Si beaucoup de personnages de la saga ont illustré autant que possible les différentes classes de la société américaine, John Strode est, dans Halloween 6, le premier à incarner un véritable bad guy, ouvertement détestable, sans aucune trace de la moindre subtilité quant à l’issue qu’il connaîtra lorsque Michael Myers se chargera de lui. Dès le premier plan qui lui est consacré dans le film, il sort une tirade devenue culte : « Enough of the Michael Myers bullshit ! » (doublé en français par le non moins efficace : « Ras-le-bol de ce Michael Myers et de toute cette connerie ! » ) avant de menacer de sa hache les quelques garnements qui lui ont joué un mauvais tour. Figure extrême et limite abusive du patriarcat, John Strode règne en maître absolu dans son vétuste foyer et sur sa fragile famille. Frère de Morgan Strode (le père adoptif de Laurie Strode, qu’on aperçoit quelques secondes dans le premier film), John est également agent immobilier chez Strode Realty, et a fait récemment l’acquisition de la maison des Myers (car invendable sur le marché) et y a collé sa famille sans leur révéler l’histoire de la demeure, ni celle de ses sinistres occupants. Passablement alcoolique, John voue une colère acharnée contre sa fille Kara, qu’il accuse de profiter du domicile familial, et du fils de cette dernière qu’il qualifie de « bâtard » . Dans deux séquences visibles dans la version producer’s cut du film, on voit son épouse Debra tenter de le ramener à la raison concernant Kara, et celui-ci répond simplement qu’elle n’est dorénavant plus sa fille. Plus tard, après une dispute téléphonique avec Debra, John sort d’un tiroir une photo de Kara et s’adresse à elle en l’accusant d’être responsable du carnage familial actuel. Ses actes malveillants et outranciers se terminent dans la cave de sa maison, lorsqu’il croise la route de Michael Myers dans une scène sombre et oppressante.

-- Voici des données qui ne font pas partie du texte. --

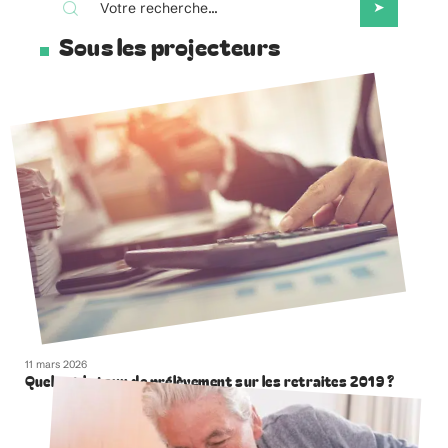
Sous les projecteurs
11 mars 2026
Quel est le taux de prélèvement sur les retraites 2019 ?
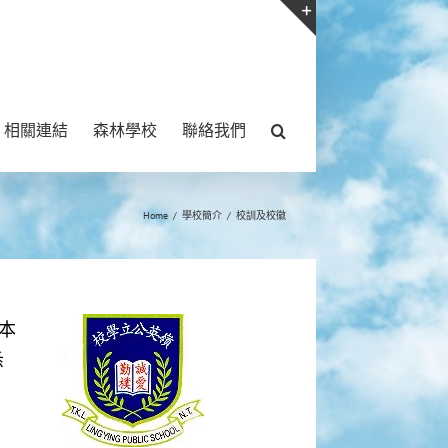
Toggle
Sliding
Bar
相關連結
森林學校
聯絡我們
Area
Home
/
學校簡介
/
校訓及校徽
本
悉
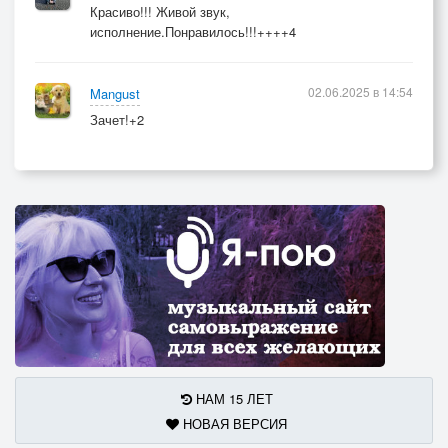
Красиво!!! Живой звук,
исполнение.Понравилось!!!++++4
02.06.2025 в 14:54
Mangust
Зачет!+2
НАМ 15 ЛЕТ
НОВАЯ ВЕРСИЯ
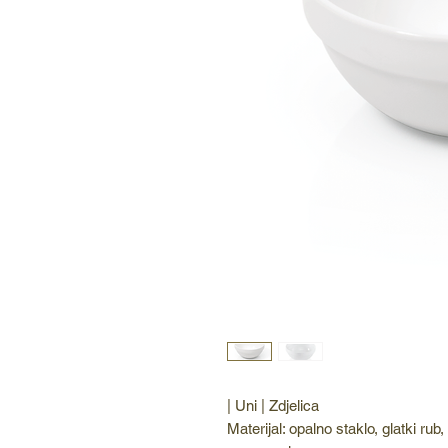
| Uni | Zdjelica
Materijal: opalno staklo, glatki ru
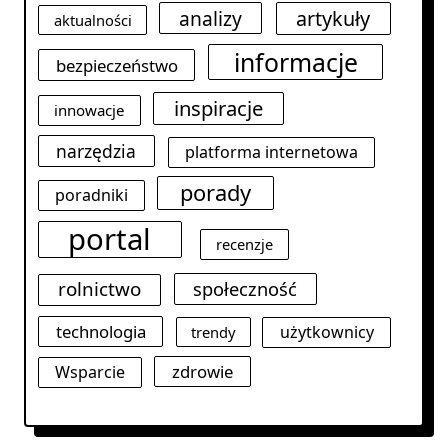
analizy
artykuły
aktualności
informacje
bezpieczeństwo
inspiracje
innowacje
narzędzia
platforma internetowa
porady
poradniki
portal
recenzje
rolnictwo
społeczność
technologia
użytkownicy
trendy
zdrowie
Wsparcie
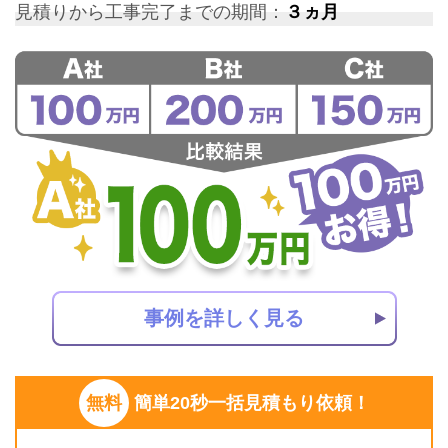
見積りから工事完了までの期間：
３ヵ月
事例を詳しく見る
無料
簡単20秒一括見積もり依頼！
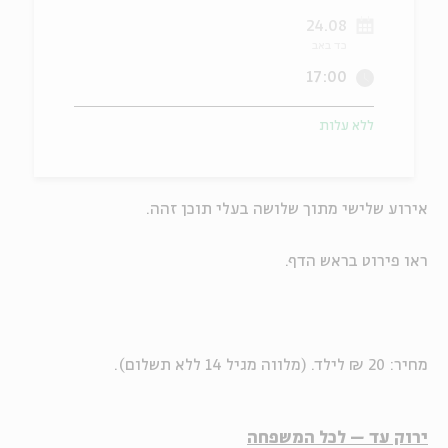
24.08
ה
אנגלית
מיוחדי
כד באב
17:00
ללא עלות
אירוע שלישי מתוך שלושה בעלי תוכן זהה.
ראו פירוט בראש הדף.
מחיר: 20 ₪ לילד. (מלווה מגיל 14 ללא תשלום).
ירוק עד – לכל המשפחה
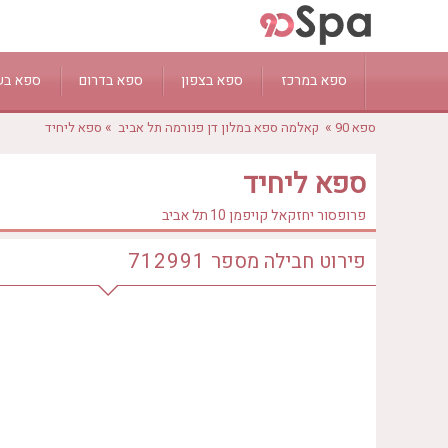
ספא במרכז
ספא בצפון
ספא בדרום
ספא בש
»
»
ספא 90
קאלמה ספא במלון דן פנורמה תל אביב
ספא ליחיד
תל אביב
חיפה
יפו
אשדוד
טבריה
ראשון לציון
קיסריה
בת ים
אילת
נצרת עילית - נוף
ספא ליחיד
רחובות
חדרה
כפר שמריהו
ים המלח
מעלות תרשיחא
פרופסור יחזקאל קויפמן 10
תל אביב
הרצליה
ראש פינה
באר שבע
עכו
נתניה
צפת
עין גדי
כמון
פירוט חבילה
מספר
712991
רמת גן
נהריה
אשקלון
ירכא
רעננה
זכרון יעקב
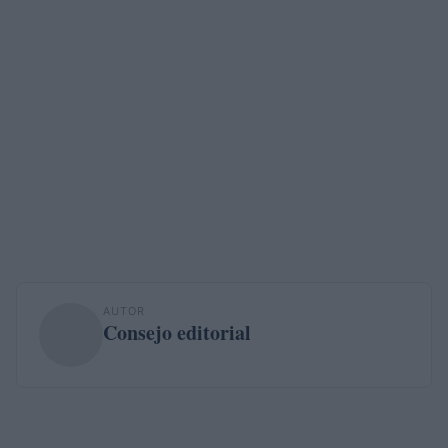
AUTOR
Consejo editorial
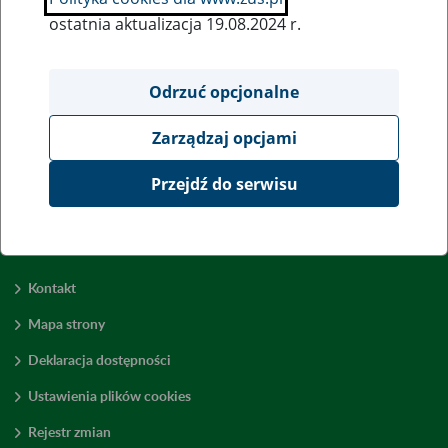
ostatnia aktualizacja 19.08.2024 r.
Wszystkie uwagi można przesyłać poprzez
formularz
Odrzuć opcjonalne
Zarządzaj opcjami
Wyświetl wszystkie
Przejdź do serwisu
Kontakt
Mapa strony
Deklaracja dostępności
Ustawienia plików cookies
Rejestr zmian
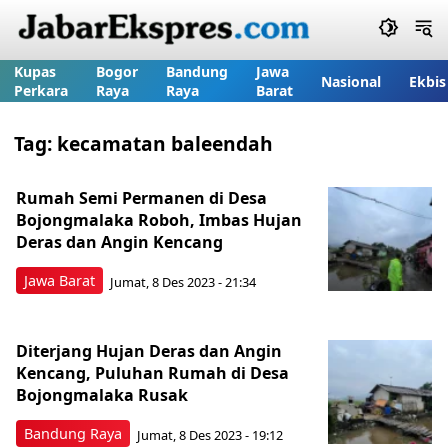
Kupas
Bogor
Bandung
Jawa
Nasional
Ekbis
Perkara
Raya
Raya
Barat
Tag:
kecamatan baleendah
Rumah Semi Permanen di Desa
Bojongmalaka Roboh, Imbas Hujan
Deras dan Angin Kencang
Jawa Barat
Jumat, 8 Des 2023 - 21:34
Diterjang Hujan Deras dan Angin
Kencang, Puluhan Rumah di Desa
Bojongmalaka Rusak
Bandung Raya
Jumat, 8 Des 2023 - 19:12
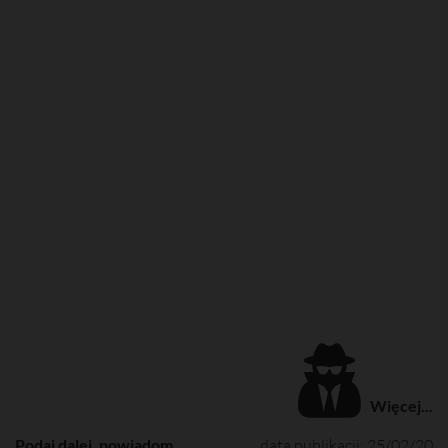
Więcej...
Podaj dalej, powiadom
data publikacji: 25/02/20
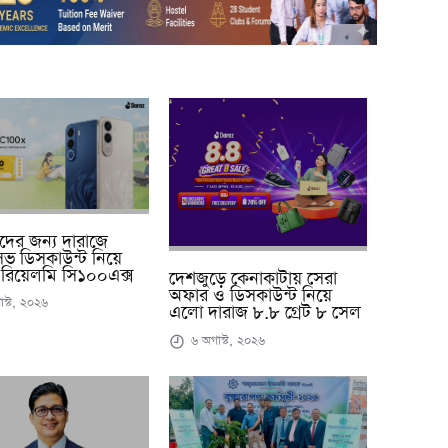
্থীদের জন্য দারাজে
ুসিভ ডিসকাউন্ট নিয়ে
রিয়েলমি সি১০০এক্স
দেশজুড়ে কেনাকাটায় সেরা
অফার ও ডিসকাউন্ট নিয়ে
স্ট, ২০২৬
এলো দারাজ ৮.৮ গ্রেট ৮ সেল
৬ অগাস্ট, ২০২৬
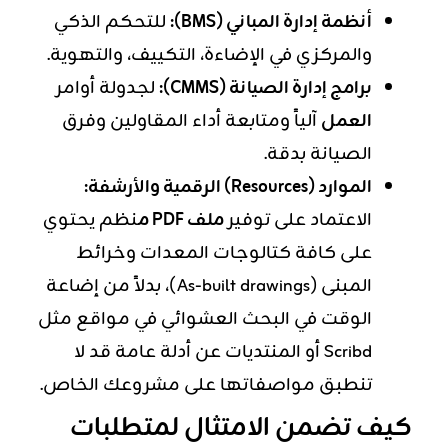
أنظمة إدارة المباني (BMS):
للتحكم الذكي
والمركزي في الإضاءة، التكييف، والتهوية.
برامج إدارة الصيانة (CMMS):
لجدولة أوامر
العمل
آلياً ومتابعة أداء المقاولين وفرق
الصيانة بدقة.
الموارد (Resources) الرقمية والأرشفة:
الاعتماد على توفير
ملف PDF م
نظم يحتوي
على كافة كتالوجات المعدات وخرائط
المبنى (As-built drawings)، بدلاً من إضاعة
الوقت في البحث العشوائي في مواقع مثل
Scribd أو المنتديات عن أدلة عامة قد لا
تنطبق مواصفاتها على مشروعك الخاص.
كيف تضمن الامتثال لمتطلبات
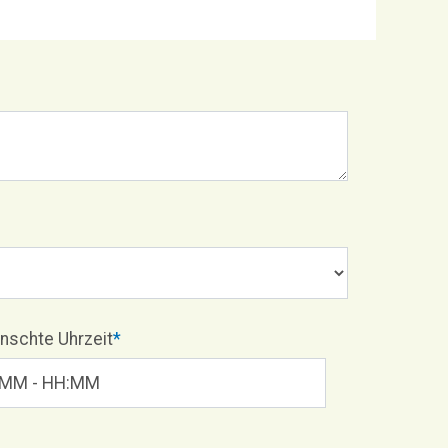
schte Uhrzeit
*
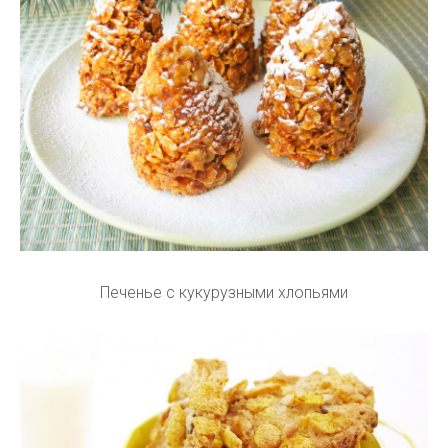
Печенье с кукурузными хлопьями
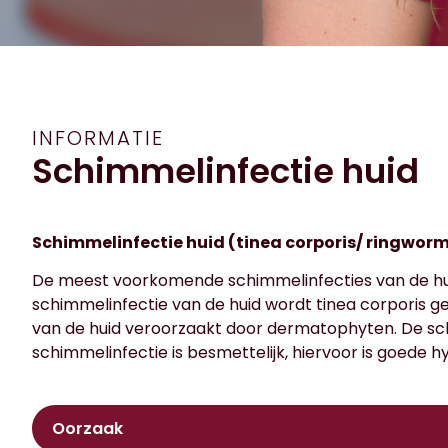
INFORMATIE
Schimmelinfectie huid
Schimmelinfectie huid (tinea corporis/ ringwo
De meest voorkomende schimmelinfecties van de hui
schimmelinfectie van de huid wordt tinea corporis g
van de huid veroorzaakt door dermatophyten. De sch
schimmelinfectie is besmettelijk, hiervoor is goede h
Oorzaak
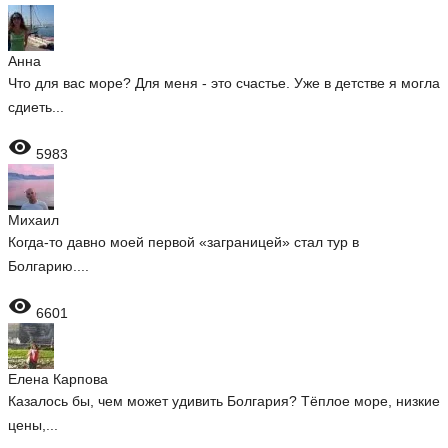
Анна
Что для вас море? Для меня - это счастье. Уже в детстве я могла
сдиеть...

5983
Михаил
Когда-то давно моей первой «заграницей» стал тур в
Болгарию....

6601
Елена Карпова
Казалось бы, чем может удивить Болгария? Тёплое море, низкие
цены,...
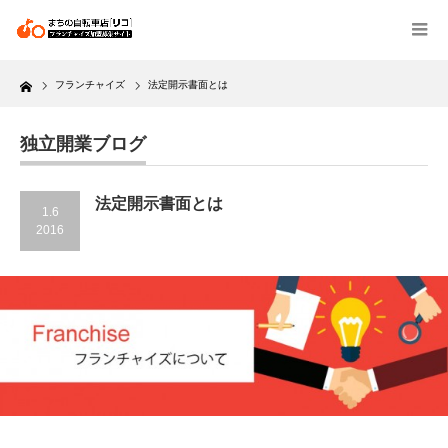
Home
フランチャイズ
法定開示書面とは
独立開業ブログ
法定開示書面とは
1.6
2016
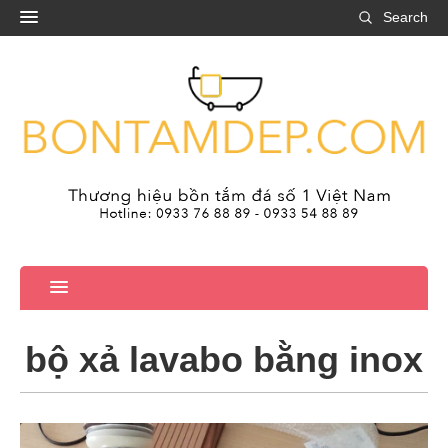
Search
bộ xả lavabo bằng inox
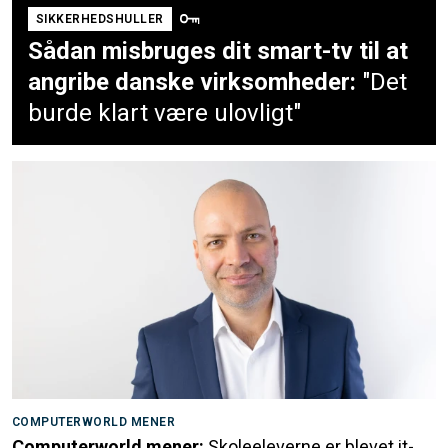
SIKKERHEDSHULLER
Sådan misbruges dit smart-tv til at
angribe danske virksomheder:
"Det
burde klart være ulovligt"
COMPUTERWORLD MENER
Computerworld mener:
Skoleeleverne er blevet it-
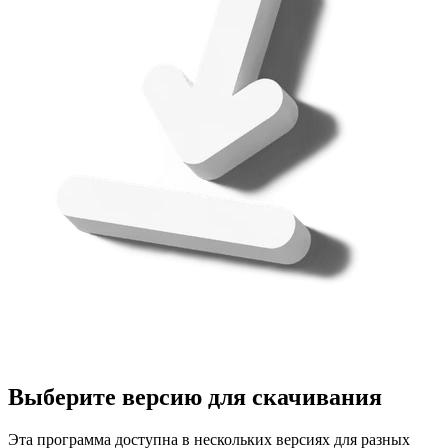
Выберите версию для скачивания
Эта программа доступна в нескольких версиях для разных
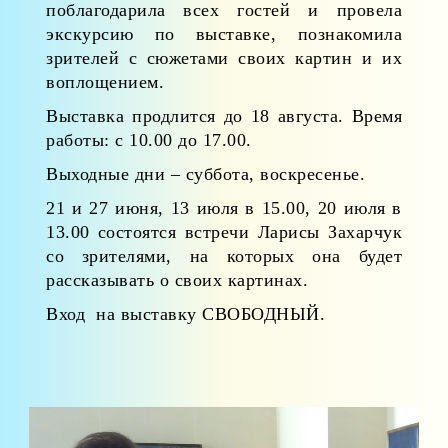
поблагодарила всех гостей и провела
экскурсию по выставке, познакомила
зрителей с сюжетами своих картин и их
воплощением.
Выставка продлится до 18 августа. Время
работы: с 10.00 до 17.00.
Выходные дни – суббота, воскресенье.
21 и 27 июня, 13 июля в 15.00, 20 июля в
13.00 состоятся встречи Ларисы Захарчук
со зрителями, на которых она будет
рассказывать о своих картинах.
Вход на выставку СВОБОДНЫЙ.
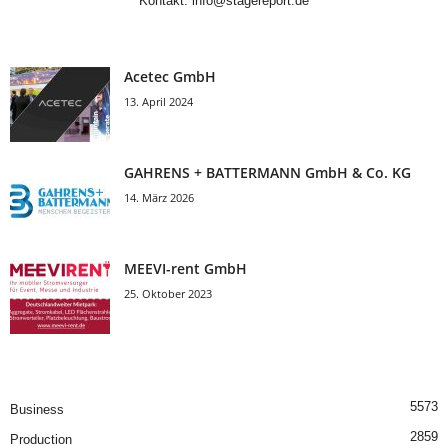
Kontakt:
info@stagereport.de
Acetec GmbH
13. April 2024
GAHRENS + BATTERMANN GmbH & Co. KG
14. März 2026
MEEVI-rent GmbH
25. Oktober 2023
5573
Business
2859
Production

L’acteur derrière ce rustre est quant à lui une crème avec qui tous ses partenaires ont eu plaisir à travailler. À l’annonce de son décès, survenu fin octobre 2024, le scénariste Daniel Farrands et le créateur Sean Clark lui ont rendu hommage sur les réseaux sociaux en clamant sa gentillesse et son implication, à la fois dans le film de Joe Chappelle, mais aussi lors des conventions publiques auxquelles il s’est prêté, permettant aux fans de le rencontrer. De nature discrète et réservée, Bradford English doit à son impressionnante carrure et son physique sévère des rôles aux antipodes de son comportement usuel. Flic, garde, prêtre, officier, agent, détective, camionneur… souvent coriace, récalcitrant ou carrément corrompu, il traverse les films au cinéma et à la télévision lors d’apparitions qui ponctue une carrière mêlant Kojak, Ally McBeal, Basic Instinct, Dallas, Seinfeld, Wolf, 21 Jump Street, Lucky You, X-Files, ou encore L’Agence tous risques. Son premier film s’intitule The Anderson Tapes (Le Gang Anderson en VF), sorti en 1971, et il apparait dans plus de 70 films et séries. Son dernier rôle est celui de Jim Crosby dans un épisode de la série Mad Men.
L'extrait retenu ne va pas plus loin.